There are a number of fascinating things about “Two Slow Dancers,” the heartbreaking final track from Mitski Miyawaki’s astounding fifth full-length, Be The Cowboy.
To begin with, there’s nothing quite like it on the rest of the record; but you could say that about a majority of the songs found on Be The Cowboy—there’s a surprising uniqueness and innovation that goes into each one; the singles alone—the bombastic and dramatic “Geyser,” and the slinky, infectious groove of “Nobody” aren’t really repeated anywhere else across the albums 14 songs.

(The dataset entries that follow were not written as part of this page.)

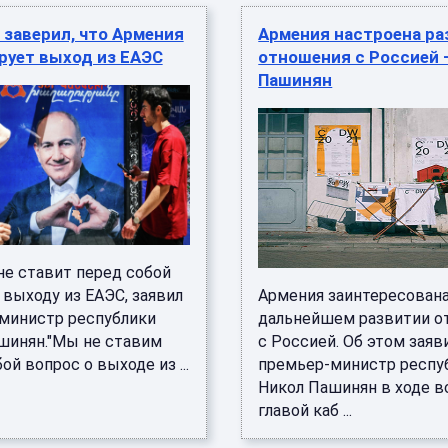
заверил, что Армения
Армения настроена ра
рует выход из ЕАЭС
отношения с Россией 
Пашинян
не ставит перед собой
 выходу из ЕАЭС, заявил
Армения заинтересована
министр республики
дальнейшем развитии 
шинян."Мы не ставим
с Россией. Об этом заяв
ой вопрос о выходе из ...
премьер-министр респу
Никол Пашинян в ходе в
главой каб ...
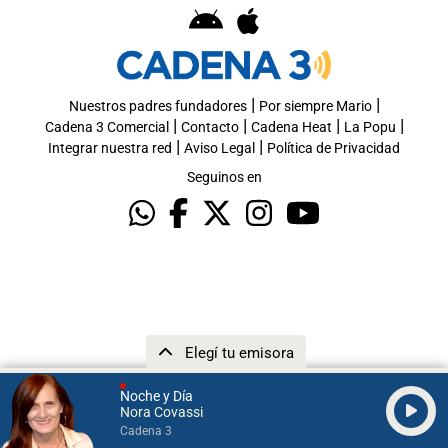
|
|
Nuestros padres fundadores
Por siempre Mario
|
|
|
|
Cadena 3 Comercial
Contacto
Cadena Heat
La Popu
|
|
Integrar nuestra red
Aviso Legal
Política de Privacidad
Seguinos en
Elegí tu emisora
Noche y Día
Nora Covassi
Cadena 3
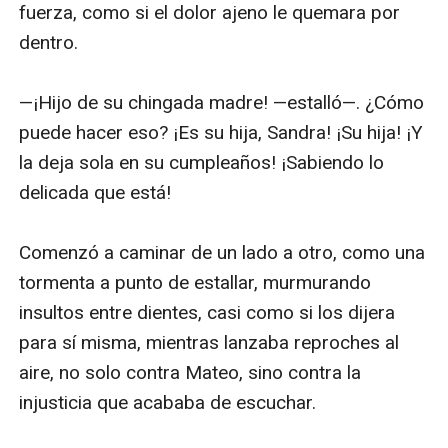
fuerza, como si el dolor ajeno le quemara por 
dentro.

—¡Hijo de su chingada madre! —estalló—. ¿Cómo 
puede hacer eso? ¡Es su hija, Sandra! ¡Su hija! ¡Y 
la deja sola en su cumpleaños! ¡Sabiendo lo 
delicada que está!

Comenzó a caminar de un lado a otro, como una 
tormenta a punto de estallar, murmurando 
insultos entre dientes, casi como si los dijera 
para sí misma, mientras lanzaba reproches al 
aire, no solo contra Mateo, sino contra la 
injusticia que acababa de escuchar. 
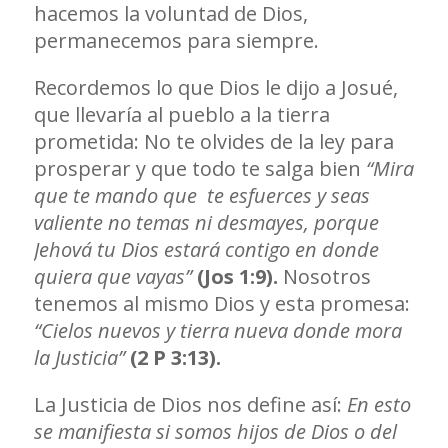
hacemos la voluntad de Dios,
permanecemos para siempre.
Recordemos lo que Dios le dijo a Josué,
que llevaría al pueblo a la tierra
prometida: No te olvides de la ley para
prosperar y que todo te salga bien
“Mira
que te mando que te esfuerces y seas
valiente no temas ni desmayes, porque
Jehová tu Dios estará contigo en donde
quiera que vayas”
(Jos 1:9).
Nosotros
tenemos al mismo Dios y esta promesa:
“Cielos nuevos y tierra nueva donde mora
la Justicia”
(2 P 3:13).
La Justicia de Dios nos define así:
En esto
se manifiesta si somos hijos de Dios o del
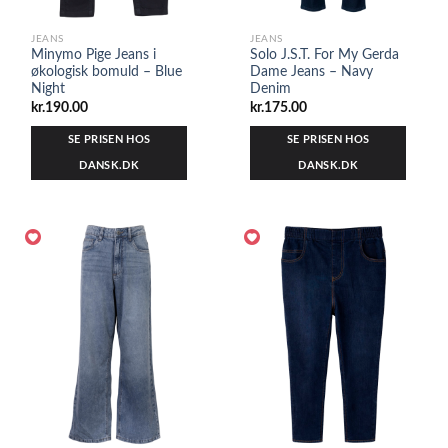
JEANS
JEANS
Minymo Pige Jeans i
Solo J.S.T. For My Gerda
økologisk bomuld – Blue
Dame Jeans – Navy
Night
Denim
kr.
190.00
kr.
175.00
SE PRISEN HOS
SE PRISEN HOS
DANSK.DK
DANSK.DK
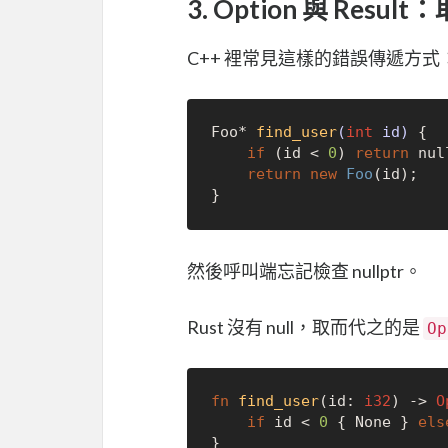
3. Option 與 Resul
C++ 裡常見這樣的錯誤傳遞方式
Foo* 
find_user
(
int
 id)
{

if
 (id < 
0
) 
return
nul
return
new
Foo
(id);

然後呼叫端忘記檢查 nullptr。
Rust 沒有 null，取而代之的是
Op
fn
find_user
(id: 
i32
) 
->
O
if
 id < 
0
 { 
None
 } 
els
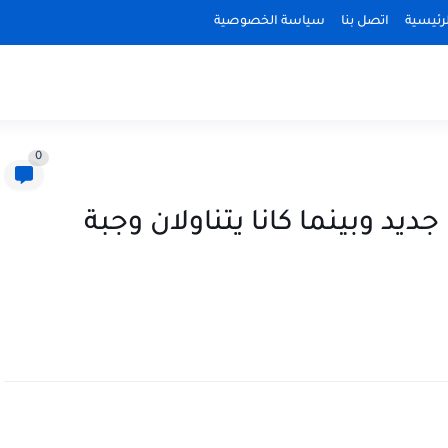
رئيسية
اتصل بنا
سياسة الخصوصية
0
ديد وبينما كانا يتناولان وجبة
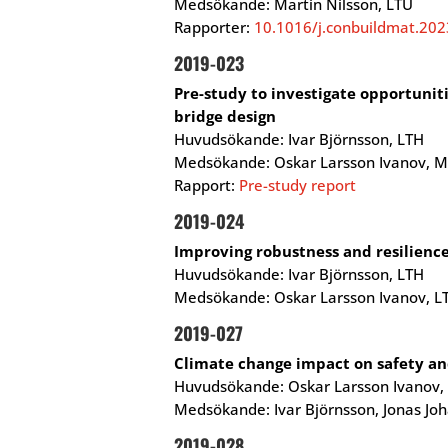
Medsökande: Martin Nilsson, LTU
Rapporter:
10.1016/j.conbuildmat.20
2019-023
Pre-study to investigate opportunit
bridge design
Huvudsökande: Ivar Björnsson, LTH
Medsökande: Oskar Larsson Ivanov, M
Rapport:
Pre-study report
2019-024
Improving robustness and resilience 
Huvudsökande: Ivar Björnsson, LTH
Medsökande: Oskar Larsson Ivanov, LTH
2019-027
Climate change impact on safety an
Huvudsökande: Oskar Larsson Ivanov,
Medsökande: Ivar Björnsson, Jonas Joha
2019-028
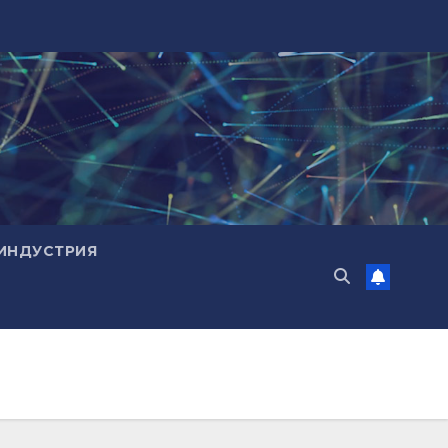
ИНДУСТРИЯ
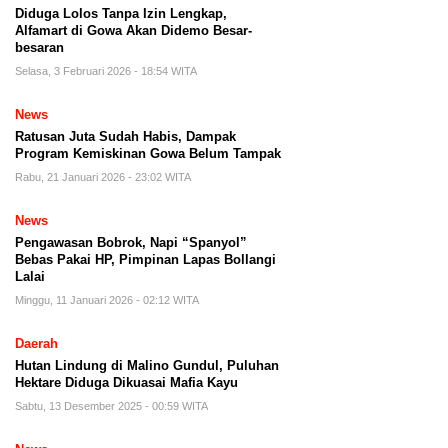
Diduga Lolos Tanpa Izin Lengkap,
Alfamart di Gowa Akan Didemo Besar-
besaran
Selasa, 3 Februari 2026 - 18:54 WITA
News
Ratusan Juta Sudah Habis, Dampak
Program Kemiskinan Gowa Belum Tampak
Rabu, 21 Januari 2026 - 23:02 WITA
News
Pengawasan Bobrok, Napi “Spanyol”
Bebas Pakai HP, Pimpinan Lapas Bollangi
Lalai
Minggu, 11 Januari 2026 - 02:12 WITA
Daerah
Hutan Lindung di Malino Gundul, Puluhan
Hektare Diduga Dikuasai Mafia Kayu
Sabtu, 13 Desember 2025 - 00:59 WITA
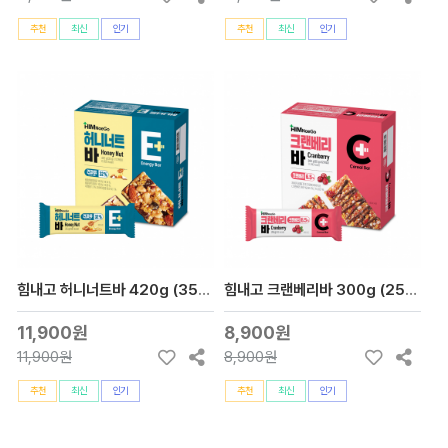
추천
최신
인기
추천
최신
인기
힘내고 허니너트바 420g (35gx12개입)
힘내고 크랜베리바 300g (25gx12개입)
11,900원
8,900원
11,900원
8,900원
추천
최신
인기
추천
최신
인기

So yes, sonically it is a startling conclusion to a profound set of songs—but, lyrically, there’s also nothing else like it. Miyawaki spends a majority of Be The Cowboy not so much desperate for love, or affection, but a bulk of the album is full of love songs, though in an untraditional sense. There’s a wholesome quality, or at least a cloying nature, to some of the lyrics—“Somebody kiss me, I’m going crazy,” she belts out on “Blue Light,” the rollicking song that arrives immediately before “Two Slow Dancers”; elsewhere, like on “Washing Machine Heart,” she says, “I’m not wearing my usual lipstick—I thought maybe we would kiss tonight.”
“Two Slow Dancers” is, in a sense, the opposite of that—the opposite end of having a crush, or the beginning of a new relationship. It doesn’t even represent the end; it’s when the end has come and gone and you haven’t accepted it, or are simply struggling to reconcile with that fact.
Lyrically, Miyawaki paints the most vivid portrait of two very sad, broken down people, sharing a slow dance at what is, presumably, a high school reunion. She creates such an image, it’s like you are right there with them, watching as they sway awkwardly with the song swelling around them.
“It would be a hundred times easier if we were young again,” she sings, solemnly, with minimal instrumentation provided by an electric piano, “But as it is, and it is, we’re just two slow dancers—last ones out.”
There’s no real resolution at the end of “Two Slow Dancers”; it’s the kind of song written to be placed at the end of a record, and there is no real resolution for life, and the human condition. Be The Cowboy, for all of its charm, ambition, and pop sensibilities, has a surprising amount of tension that is then released through this final act of catharsis.
“…It’s about two real lives lived,” Miyawaki said in an interview, regarding the creation of “Two Slow Dancers.” “And there’s something very visceral and real abut that. These two people have lived their whole lives, and they’re older and they have problems, and their lives are complicated, and they are just experiencing this once dance together where they get to pretend they’re young again. But it’s in this context of life mess.”
This is the kind of song that will never cease to have an impact on me—I knew that Be The Cowboy was going to be an important album in 2018, but it was when I heard “Two Slow Dancers” that I understood just how important. It creates a powerful, emotional, raw moment in time that is unrivaled in the urgency, potency, and the very real sadness of simply existing that it captures.